The clash over the Coast Guard bill, which was passed by voice vote in the House on April 1 and is headed for the Senate, is the latest flare-up in a debate about how to modernize the U.S. food-aid system. President Barack Obama has pushed in recent budgets to maximize efficiency in delivering food overseas, but has encountered resistance from lawmakers from both parties worried about the potential impact on U.S. jobs or military might.
Both industry officials and many lawmakers have said the policy of using U.S.-flagged ships to transport food aid is necessary to ensure that a viable fleet of private ships—and the mariners trained to operate them—are available during wars and other emergencies.
“The secondary reason for food aid is food,” Rep. Duncan Hunter, the California Republican who introduced the bill, said in an interview Thursday. “The No. 1 reason is military readiness.”
Not all the ships supported by the food-aid program are ready to go to war. Of the U.S.-flagged vessels eligible in 2006 to carry food aid, 70% didn’t meet the Defense Department’s definition of a “militarily useful vessel,” according to a 2010 analysis by Cornell University economists, often because the ships were too old.
But supporters say the food aid helps make the cargo business viable and prevents job losses.
“Companies aren’t going to keep cargo ships if there’s no cargo,” said Don Marcus, president of the International Organization of Masters, Mates and Pilots, the union representing merchant marine sailors. “It’s personnel—trained mariners—that are really the key.”
The country’s once-giant commercial shipping fleet shrank in the decades after World War II, in part due to increased global competition. The number of ships has also dwindled as vessels became larger and more efficient. There are now fewer than 100 U.S.-flagged ships involved in foreign trade, according to government officials’ testimony.

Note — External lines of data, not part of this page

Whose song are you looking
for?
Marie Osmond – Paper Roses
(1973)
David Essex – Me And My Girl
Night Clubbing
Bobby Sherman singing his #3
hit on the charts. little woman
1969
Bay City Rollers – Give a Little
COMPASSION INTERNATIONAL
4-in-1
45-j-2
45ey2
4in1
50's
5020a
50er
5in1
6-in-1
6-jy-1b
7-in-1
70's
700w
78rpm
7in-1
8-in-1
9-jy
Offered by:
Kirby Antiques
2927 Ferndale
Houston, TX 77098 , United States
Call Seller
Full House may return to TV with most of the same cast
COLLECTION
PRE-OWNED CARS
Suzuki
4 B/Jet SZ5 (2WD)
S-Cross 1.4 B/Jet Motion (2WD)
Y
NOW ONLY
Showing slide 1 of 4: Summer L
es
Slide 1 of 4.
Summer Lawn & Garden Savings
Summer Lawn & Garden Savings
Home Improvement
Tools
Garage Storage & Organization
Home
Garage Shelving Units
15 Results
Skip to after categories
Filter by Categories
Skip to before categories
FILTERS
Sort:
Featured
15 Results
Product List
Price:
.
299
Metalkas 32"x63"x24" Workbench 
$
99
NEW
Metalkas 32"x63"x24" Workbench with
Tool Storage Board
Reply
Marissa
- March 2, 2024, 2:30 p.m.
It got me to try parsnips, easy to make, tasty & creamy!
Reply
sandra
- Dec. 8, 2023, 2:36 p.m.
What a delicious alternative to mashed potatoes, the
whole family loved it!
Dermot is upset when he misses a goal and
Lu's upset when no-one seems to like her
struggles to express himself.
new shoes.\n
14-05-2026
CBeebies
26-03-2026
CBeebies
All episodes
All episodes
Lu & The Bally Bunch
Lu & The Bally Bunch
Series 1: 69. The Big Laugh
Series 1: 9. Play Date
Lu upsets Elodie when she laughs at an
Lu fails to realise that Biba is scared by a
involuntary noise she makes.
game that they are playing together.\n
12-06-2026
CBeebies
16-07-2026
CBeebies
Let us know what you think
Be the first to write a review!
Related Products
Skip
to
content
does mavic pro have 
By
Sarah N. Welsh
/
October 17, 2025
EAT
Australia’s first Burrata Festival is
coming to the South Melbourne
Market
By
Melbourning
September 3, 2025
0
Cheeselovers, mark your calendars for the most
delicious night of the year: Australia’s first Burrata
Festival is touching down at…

Transporting cargo on U.S.-flagged ships is more expensive because they face higher costs for labor and complying with U.S. regulations, and are often older vessels. To compensate for the higher costs, the Maritime Administration had been reimbursing USAID and the Agriculture Department for some of the expenses of using U.S.-flagged vessels, but those payments were eliminated as part of the bipartisan budget deal reached in December, saving $731 million over 10 years.
Taken in combination with the provision in the House Coast Guard bill, the changes would reduce the number of people who can receive food aid by four million a year, an administration official said in a letter last week to Senate Commerce Committee Chairman Jay Rockefeller (D., W.Va.), whose panel oversees the Coast Guard.

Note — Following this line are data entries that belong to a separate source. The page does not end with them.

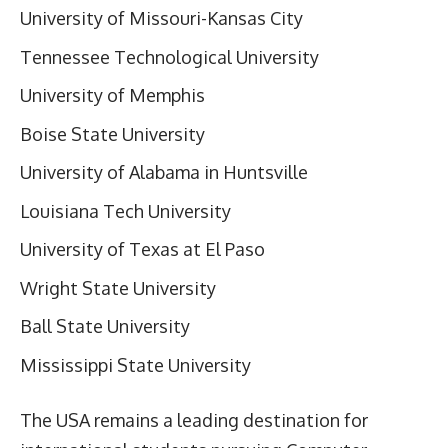
University of Missouri-Kansas City
Tennessee Technological University
University of Memphis
Boise State University
University of Alabama in Huntsville
Louisiana Tech University
University of Texas at El Paso
Wright State University
Ball State University
Mississippi State University
The USA remains a leading destination for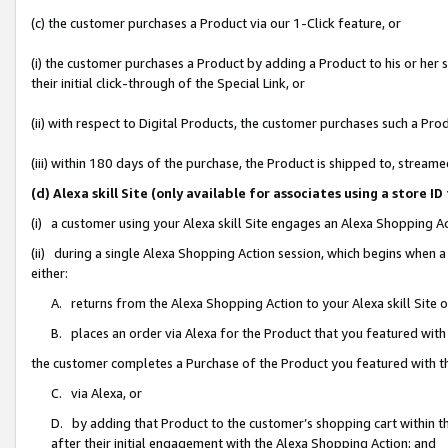
(c) the customer purchases a Product via our 1-Click feature, or
(i) the customer purchases a Product by adding a Product to his or her
their initial click-through of the Special Link, or
(ii) with respect to Digital Products, the customer purchases such a P
(iii) within 180 days of the purchase, the Product is shipped to, stre
(d) Alexa skill Site (only available for associates using a stor
(i) a customer using your Alexa skill Site engages an Alexa Shopping A
(ii) during a single Alexa Shopping Action session, which begins when
either:
A. returns from the Alexa Shopping Action to your Alexa skill Site 
B. places an order via Alexa for the Product that you featured with
the customer completes a Purchase of the Product you featured with t
C. via Alexa, or
D. by adding that Product to the customer’s shopping cart within th
after their initial engagement with the Alexa Shopping Action; and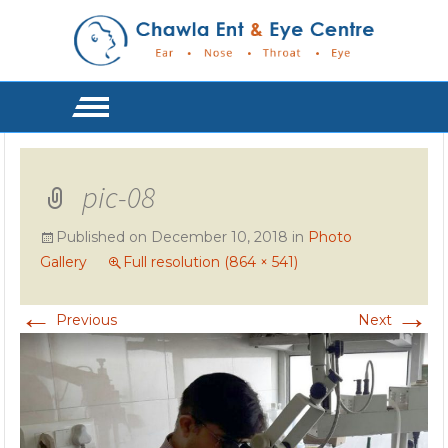
pic-08
Published on
December 10, 2018
in
Photo
Gallery
Full resolution (864 × 541)
←
→
Previous
Next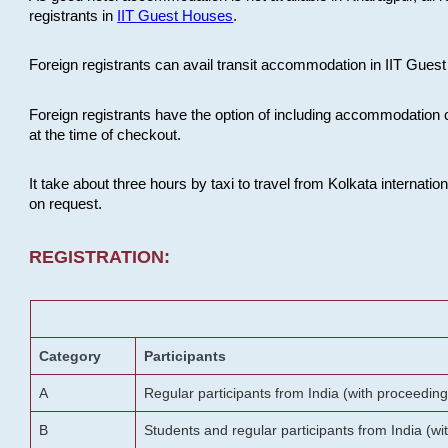
registrants in
IIT Guest Houses
.
Foreign registrants can avail transit accommodation in IIT Guest 
Foreign registrants have the option of including accommodation 
at the time of checkout.
It take about three hours by taxi to travel from Kolkata internati
on request.
REGISTRATION:
Category
Participants
A
Regular participants from India (with proceeding
B
Students and regular participants from India (w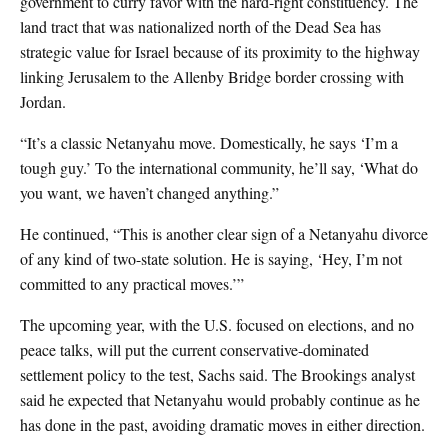
government to curry favor with the hard-right constituency. The
land tract that was nationalized north of the Dead Sea has
strategic value for Israel because of its proximity to the highway
linking Jerusalem to the Allenby Bridge border crossing with
Jordan.
“It’s a classic Netanyahu move. Domestically, he says ‘I’m a
tough guy.’ To the international community, he’ll say, ‘What do
you want, we haven’t changed anything.”
He continued, “This is another clear sign of a Netanyahu divorce
of any kind of two-state solution. He is saying, ‘Hey, I’m not
committed to any practical moves.’”
The upcoming year, with the U.S. focused on elections, and no
peace talks, will put the current conservative-dominated
settlement policy to the test, Sachs said. The Brookings analyst
said he expected that Netanyahu would probably continue as he
has done in the past, avoiding dramatic moves in either direction.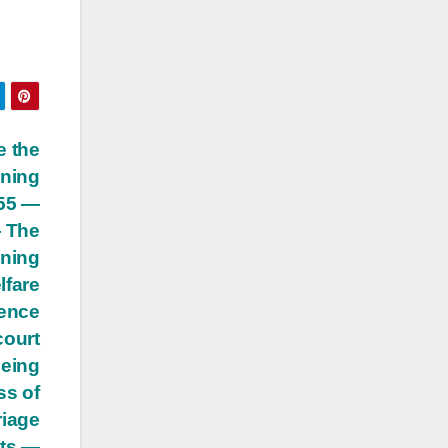
e the
ining
955 —
— The
ining
lfare
dence
court
being
ss of
riage
hts —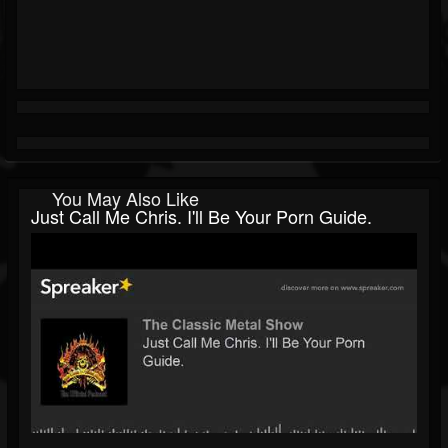
You May Also Like
Just Call Me Chris. I'll Be Your Porn Guide.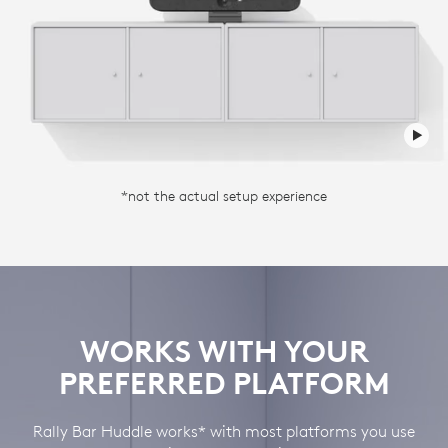
*not the actual setup experience
WORKS WITH YOUR
PREFERRED PLATFORM
Rally Bar Huddle works* with most platforms you use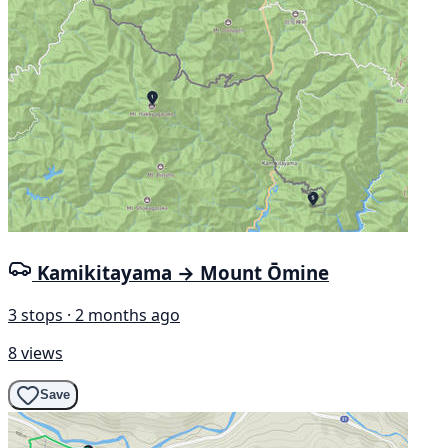
Kamikitayama → Mount Ōmine
3 stops · 2 months ago
8 views
Save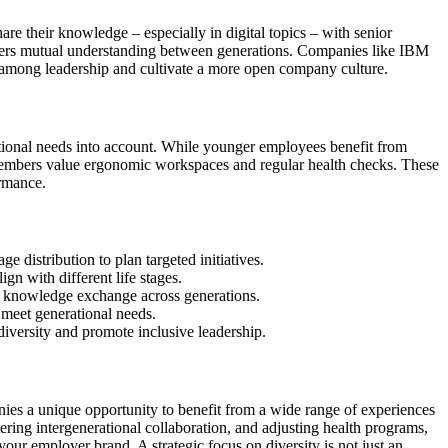
re their knowledge – especially in digital topics – with senior
sters mutual understanding between generations. Companies like IBM
y among leadership and cultivate a more open company culture.
onal needs into account. While younger employees benefit from
members value ergonomic workspaces and regular health checks. These
ormance.
e distribution to plan targeted initiatives.
gn with different life stages.
 knowledge exchange across generations.
o meet generational needs.
iversity and promote inclusive leadership.
es a unique opportunity to benefit from a wide range of experiences
ring intergenerational collaboration, and adjusting health programs,
our employer brand. A strategic focus on diversity is not just an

“This requirement adds millions in extra transportation costs and delays delivery times by months. It puts lives in jeopardy,” House Foreign Affairs Committee Chairman Ed Royce (R., Calif.) said Thursday.
The bill’s fate in the Senate isn’t yet clear. The Coast Guard’s current authorization expires Sept. 30, and the Senate is expected to write a reauthorization bill, aides said.
Sen. Bob Corker of Tennessee, the top Republican on the Foreign Relations Committee, and Sen. Chris Coons (D., Del.) are expected to introduce legislation later this spring overhauling the food-aid program to make it more efficient, according to both lawmakers’ offices.
The “cargo preference” requirement for food aid is permanent law, though its level has frequently bounced around. The current requirement to transport 50% of food aid on U.S.-flagged ships had been boosted to 75% in 1985, then returned to 50% in 2012, as part of legislation renewing highway funding.